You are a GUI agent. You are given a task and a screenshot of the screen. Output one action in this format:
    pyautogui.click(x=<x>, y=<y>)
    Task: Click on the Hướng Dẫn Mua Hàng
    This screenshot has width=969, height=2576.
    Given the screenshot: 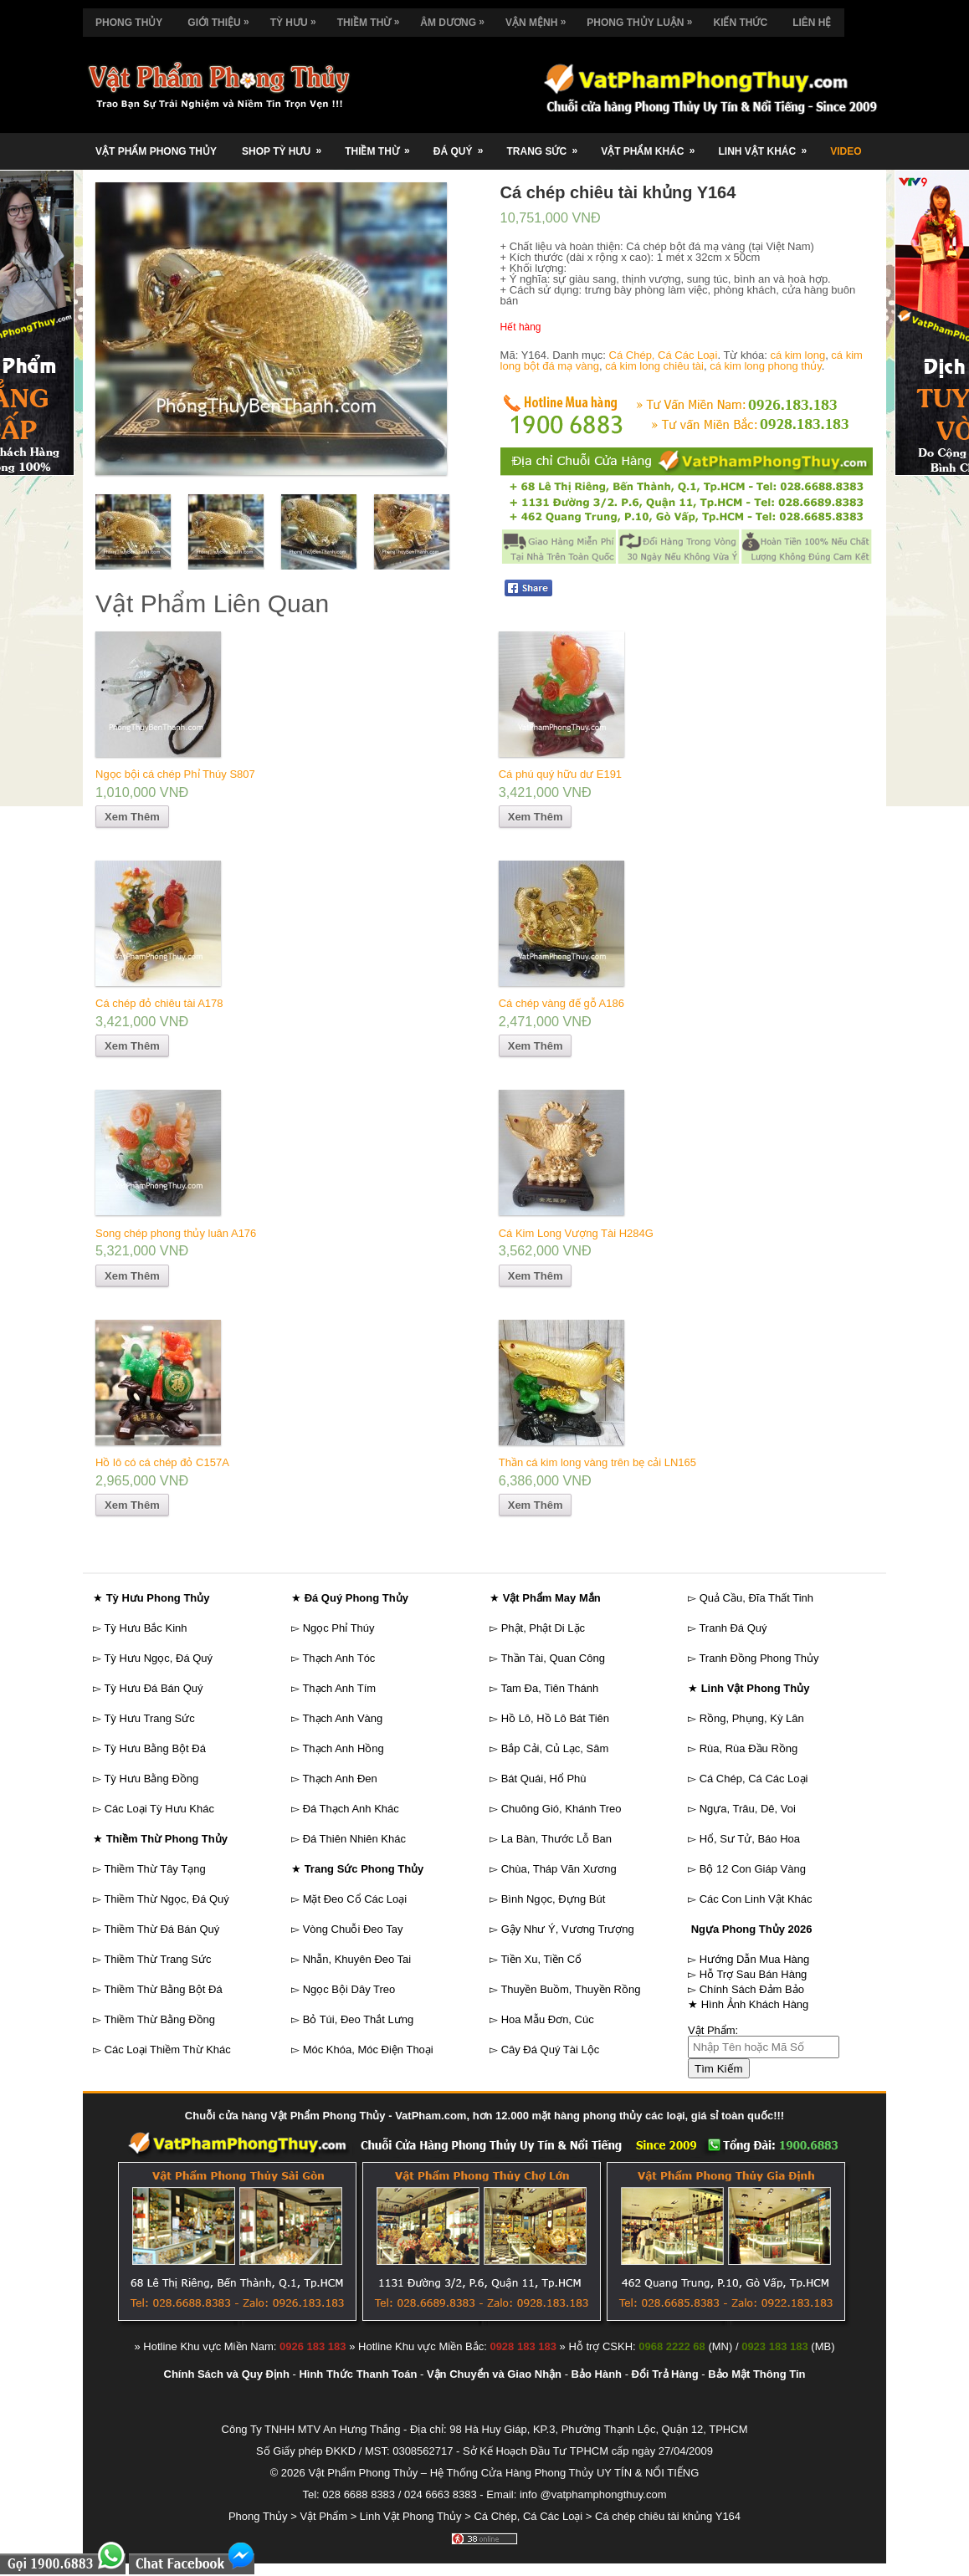 What is the action you would take?
    pyautogui.click(x=755, y=1959)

• [Problem]
Take the lines from the first line of the listing up to and including the line with "This screenshot has" and give them again exactly.

• [Response to this task]
You are a GUI agent. You are given a task and a screenshot of the screen. Output one action in this format:
    pyautogui.click(x=<x>, y=<y>)
    Task: Click on the Hướng Dẫn Mua Hàng
    This screenshot has width=969, height=2576.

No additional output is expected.